Wednesday, 9 June 2010

Pushy Minor Characters

What is it with these pushy minor characters? You're tooling along nicely from plot point A to plot point B you need someone to lay some pipe or ease you through a transition and the next thing you know the fuckers are measuring curtains. You've moved on to the next scene and they're still prancing around going "Look at me I'm so three dimensional; use me, use me!" It's like Bottom in a Midsummer's Night's Dream any little part and they're telling you how good they'd be doing. "Oh I can deliver that exposition,' they say. "Just give a chance, I don't mind doing nude scenes or dying, let me die. I can always come back as a zombie or my own twin brother, please, please, please."
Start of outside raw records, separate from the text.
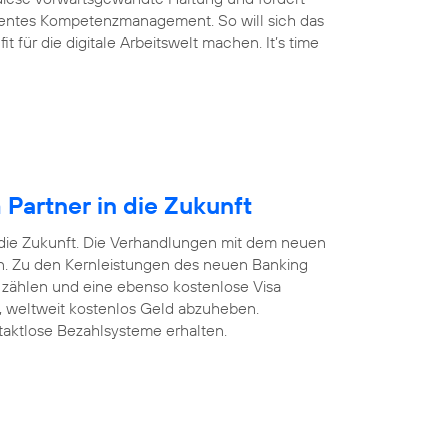
arentes Kompetenzmanagement. So will sich das
für die digitale Arbeitswelt machen. It’s time
Partner in die Zukunft
 die Zukunft. Die Verhandlungen mit dem neuen
ten. Zu den Kernleistungen des neuen Banking
 zählen und eine ebenso kostenlose Visa
n, weltweit kostenlos Geld abzuheben.
taktlose Bezahlsysteme erhalten.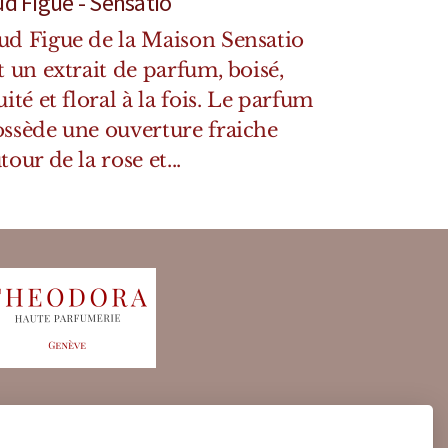
d Figue - Sensatio
d Figue de la Maison Sensatio
t un extrait de parfum, boisé,
uité et floral à la fois. Le parfum
ssède une ouverture fraiche
tour de la rose et...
I've got one character in the first book who's sole original function was to open the fricking door and now she's a fricking regular - a regular - my publishers are asking when she's coming back. Except my sodding viewpoint character is going "How come she gets all the best lines, if you love her so much why don't you get her to do the first person narrative." It's these pushy minor characters that put the 'extruded' into extruded fantasy series and the 'bloat' into bloated sequel.
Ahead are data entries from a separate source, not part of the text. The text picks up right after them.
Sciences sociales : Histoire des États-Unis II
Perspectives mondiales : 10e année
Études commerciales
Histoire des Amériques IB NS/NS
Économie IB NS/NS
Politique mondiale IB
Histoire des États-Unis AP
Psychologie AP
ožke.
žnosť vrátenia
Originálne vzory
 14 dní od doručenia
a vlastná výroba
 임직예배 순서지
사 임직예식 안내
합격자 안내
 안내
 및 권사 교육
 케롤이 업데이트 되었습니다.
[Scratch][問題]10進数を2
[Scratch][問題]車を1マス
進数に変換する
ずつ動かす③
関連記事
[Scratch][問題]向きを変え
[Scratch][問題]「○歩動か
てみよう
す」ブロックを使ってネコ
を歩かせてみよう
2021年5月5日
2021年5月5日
Well it's not happening to me you hear? I'll put every one of you against the wall and have you shot - you see if I don't. No minor character is safe in one of my books and nobody's coming back as their own twin sister - evil or otherwise.

2 comments:

Jon Blum said...

Heh. In my Benny story, one of my characters just stood up to me and said "No, Benny's *not* doing that, I won't let her." In mid-conversation. And I'd already written the subsequent scenes! I'm going to have a hell of a job getting the plot back into line...

(See also most of the supporting cast of the book now known as "Primordial Soap"...)

Simeon Beresford said...

Beverly Brook no doubt, flashing her M Appeal to get her way.